Murder in the Bamboo Forest
One January day I found absolutely the strangest thing ever in the yard. I was walking down the path we call the Avenue. At the east end of the path is a dense stand of Black Bamboo. As I turned up toward the patio, I noticed that one tall bamboo cane was leaning over. It caught my eye because I had just a very few weeks before cleaned out all the old, dead canes that had crashed over. And here was another.
Then I saw a little shape that didn't seem to fit. It was furry. It looked like a furry patch of cane, which made no sense. I have seen Wily's furry toys wind up in trees. I peered more closely. It was not a toy, it was a dead rat, hung by his tail about six or seven feet above the ground. His tail was looped around a couple of branches at the joint of the bamboo cane almost as if it had been loosely tied in a knot.
Here is the scene of the crime. I made a mental note to clip the bamboo and get a picture that would show how the tail was knotted. Now, how could such a thing have happened?
My first thought was of a Loggerhead Shrike. Shrikes are tough, predatory birds that eat mice, small birds and grasshoppers. They have the odd habit of impaling their dead prey on thorny trees or barbed wire fences to keep it out of reach of other animals until they are ready to eat. Could this be the work of a shrike?

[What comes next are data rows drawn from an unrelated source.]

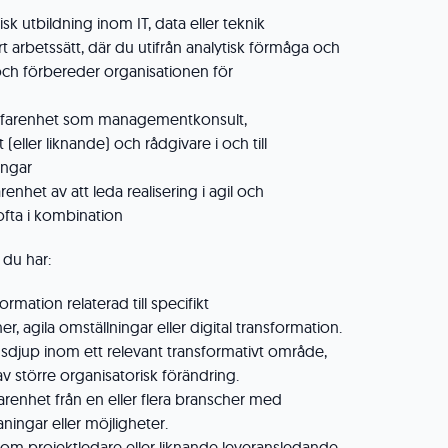
k utbildning inom IT, data eller teknik
rt arbetssätt, där du utifrån analytisk förmåga och
och förbereder organisationen för
rfarenhet som managementkonsult,
(eller liknande) och rådgivare i och till
ingar
nhet av att leda realisering i agil och
 ofta i kombination
 du har:
ormation relaterad till specifikt
, agila omställningar eller digital transformation.
sdjup inom ett relevant transformativt område,
av större organisatorisk förändring.
renhet från en eller flera branscher med
ningar eller möjligheter.
som projektledare eller liknande leveransledande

We do have shrikes, but they hang out in open areas. Where I have seen one is out on the Canyon Vista track, an open fenced field. A Loggerhead Shrike sometimes sits on the fence there, hunting, no doubt. The bamboo is surely much too enclosed a space for a bird with that habit? And Craig thought the rat was too big and heavy for a Shrike, which is, after all, only about the size of a mockingbird. Also, shrikes impale their victims only four or five feet above the ground. This was a bit too high. And they impale them; they don't tie them up by their tails!
How else would this thing have happened? Do raccoons catch and eat rats? Tie their tails in knots? Hang them in trees? Do owls hang up their prey? What kind of animal would make rat jerky in the Bamboo Forest?